Data Analysis with Open Source Tools

Chapter 1. Introduction

IMAGINE YOUR BOSS COMES TO YOU AND SAYS: “HERE ARE 50 GB OF LOGFILES—FIND A WAY TO IMPROVE OUR business!”

What would you do? Where would you start? And what would you do next?

It’s this kind of situation that the present book wants to help you with!

Data Analysis

Businesses sit on data, and every second that passes, they generate some more. Surely, there must be a way to make use of all this stuff. But how, exactly—that’s far from clear.

The task is difficult because it is so vague: there is no specific problem that needs to be solved. There is no specific question that needs to be answered. All you know is the overall purpose: improve the business. And all you have is “the data.” Where do you start?

You start with the only thing you have: “the data.” What is it? We don’t know! Although 50 GB sure sounds like a lot, we have no idea what it actually contains. The first thing, therefore, is to take a look.

And I mean this literally: the first thing to do is to look at the data by plotting it in different ways and looking at graphs. Looking at data, you will notice things—the way data points are distributed, or the manner in which one quantity varies with another, or the large number of outliers, or the total absence of them.... I don’t know what you will find, but there is no doubt: if you look at data, you will observe things!

These observations should lead to some reflection. “Ten percent of our customers drive ninety percent of our revenue.” “Whenever our sales volume doubles, the number of returns goes up by a factor of four.” “Every seven days we have a production run that has twice the usual defect rate, and it’s always on a Thursday.” How very interesting!

Now you’ve got something to work with: the amorphous mass of “data” has turned into ideas! To make these ideas concrete and suitable for further work, it is often useful to capture them in a mathematical form: a model. A model (the way I use the term) is a mathematical description of the system under study.
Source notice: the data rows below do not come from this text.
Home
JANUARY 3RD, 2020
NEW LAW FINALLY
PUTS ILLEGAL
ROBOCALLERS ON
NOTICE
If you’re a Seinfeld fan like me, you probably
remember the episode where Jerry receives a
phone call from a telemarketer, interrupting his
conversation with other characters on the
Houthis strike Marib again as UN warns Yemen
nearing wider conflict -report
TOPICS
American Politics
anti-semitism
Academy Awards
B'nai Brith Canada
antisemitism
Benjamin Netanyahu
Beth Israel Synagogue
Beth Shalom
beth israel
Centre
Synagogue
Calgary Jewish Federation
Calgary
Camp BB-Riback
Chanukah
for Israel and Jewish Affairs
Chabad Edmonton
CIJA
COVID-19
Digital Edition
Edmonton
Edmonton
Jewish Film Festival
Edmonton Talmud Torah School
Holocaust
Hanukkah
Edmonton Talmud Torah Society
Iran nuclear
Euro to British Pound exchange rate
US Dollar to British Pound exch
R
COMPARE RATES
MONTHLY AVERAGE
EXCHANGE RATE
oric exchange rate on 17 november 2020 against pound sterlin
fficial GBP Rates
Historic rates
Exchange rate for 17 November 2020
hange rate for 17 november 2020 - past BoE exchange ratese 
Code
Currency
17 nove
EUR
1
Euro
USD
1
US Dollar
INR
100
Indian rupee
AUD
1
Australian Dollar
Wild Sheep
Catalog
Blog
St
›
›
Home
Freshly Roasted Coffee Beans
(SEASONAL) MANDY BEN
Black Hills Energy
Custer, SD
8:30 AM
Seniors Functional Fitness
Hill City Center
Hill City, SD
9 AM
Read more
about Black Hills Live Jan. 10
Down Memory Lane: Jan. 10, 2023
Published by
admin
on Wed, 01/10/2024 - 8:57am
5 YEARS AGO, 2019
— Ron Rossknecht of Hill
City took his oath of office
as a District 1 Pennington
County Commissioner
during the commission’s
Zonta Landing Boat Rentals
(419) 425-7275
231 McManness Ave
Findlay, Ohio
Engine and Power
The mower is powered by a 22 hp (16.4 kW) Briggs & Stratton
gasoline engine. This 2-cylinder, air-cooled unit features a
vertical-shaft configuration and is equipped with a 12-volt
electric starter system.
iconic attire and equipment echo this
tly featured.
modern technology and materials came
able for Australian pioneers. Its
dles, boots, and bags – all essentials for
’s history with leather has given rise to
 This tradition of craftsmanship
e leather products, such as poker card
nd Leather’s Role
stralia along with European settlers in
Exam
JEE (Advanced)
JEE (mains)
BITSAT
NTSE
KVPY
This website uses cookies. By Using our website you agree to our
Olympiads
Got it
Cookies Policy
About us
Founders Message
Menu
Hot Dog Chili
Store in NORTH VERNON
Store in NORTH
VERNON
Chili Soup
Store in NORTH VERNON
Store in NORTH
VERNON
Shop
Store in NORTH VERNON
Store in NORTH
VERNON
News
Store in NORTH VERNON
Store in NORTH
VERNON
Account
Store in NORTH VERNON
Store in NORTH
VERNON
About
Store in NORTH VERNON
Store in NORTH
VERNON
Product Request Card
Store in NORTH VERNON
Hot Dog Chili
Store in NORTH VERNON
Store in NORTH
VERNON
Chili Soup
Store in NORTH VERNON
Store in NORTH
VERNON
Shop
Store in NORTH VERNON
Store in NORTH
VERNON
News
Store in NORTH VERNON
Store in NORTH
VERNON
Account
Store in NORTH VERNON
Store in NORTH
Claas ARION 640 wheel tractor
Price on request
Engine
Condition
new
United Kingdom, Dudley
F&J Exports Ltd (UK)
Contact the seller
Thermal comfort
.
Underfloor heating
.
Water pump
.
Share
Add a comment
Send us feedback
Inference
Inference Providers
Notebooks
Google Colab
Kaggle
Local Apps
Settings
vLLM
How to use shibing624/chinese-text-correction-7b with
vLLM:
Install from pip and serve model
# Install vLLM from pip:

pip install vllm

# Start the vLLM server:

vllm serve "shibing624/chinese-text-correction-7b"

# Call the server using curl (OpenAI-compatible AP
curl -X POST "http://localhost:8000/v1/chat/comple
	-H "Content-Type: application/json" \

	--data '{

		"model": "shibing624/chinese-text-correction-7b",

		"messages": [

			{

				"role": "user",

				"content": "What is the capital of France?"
A model is more than just a description of the data—it also incorporates your understanding of the process or the system that produced the data. A model therefore has predictive power: you can predict (with some certainty) that next Thursday the defect rate will be high again.

It’s at this point that you may want to go back and alert the boss of your findings: “Next Thursday, watch out for defects!”

Sometimes, you may already be finished at this point: you found out enough to help improve the business. At other times, however, you may need to work a little harder. Some data sets do not yield easily to visual inspection—especially if you are dealing with data sets consisting of many different quantities, all of which seem equally important. In such cases, you may need to employ more-sophisticated methods to develop enough intuition before being able to formulate a relevant model. Or you may have been able to set up a model, but it is too complicated to understand its implications, so that you want to implement the model as a computer program and simulate its results. Such computationally intensive methods are occasionally useful, but they always come later in the game. You should only move on to them after having tried all the simple things first. And you will need the insights gained from those earlier investigations as input to the more elaborate approaches.

And finally, we need to come back to the initial agenda. To “improve the business” it is necessary to feed our understanding back into the organization—for instance, in the form of a business plan, or through a “metrics dashboard” or similar program.

What’s in This Book

The program just described reflects the outline of this book.

We begin in Part I with a series of chapters on graphical techniques, starting in Chapter 2 with simple data sets consisting of only a single variable (or considering only a single variable at a time), then moving on in Chapter 3 to data sets of two variables. In Chapter 4 we treat the particularly important special case of a quantity changing over time, a so-called time series. Finally, in Chapter 5, we discuss data sets comprising more than two variables and some special techniques suitable for such data sets.

In Part II, we discuss models as a way to not only describe data but also to capture the understanding that we gained from graphical explorations. We begin in Chapter 7 with a discussion of order-of-magnitude estimation and uncertainty considerations. This may seem odd but is, in fact, crucial: all models are approximate, so we need to develop a sense for the accuracy of the approximations that we use. In Chapter 8 and Chapter 9 we introduce basic building blocks that are useful when developing models.

Chapter 10 is a detour. For too many people, “data analysis” is synonymous with “statistics,” and “statistics” is usually equated with a class in college that made no sense at all. In this chapter, I want to explain what statistics really is, what all the mysterious concepts mean and how they hang together, and what statistics can (and cannot) do for us. It is intended as a travel guide should you ever want to read a statistics book in the future.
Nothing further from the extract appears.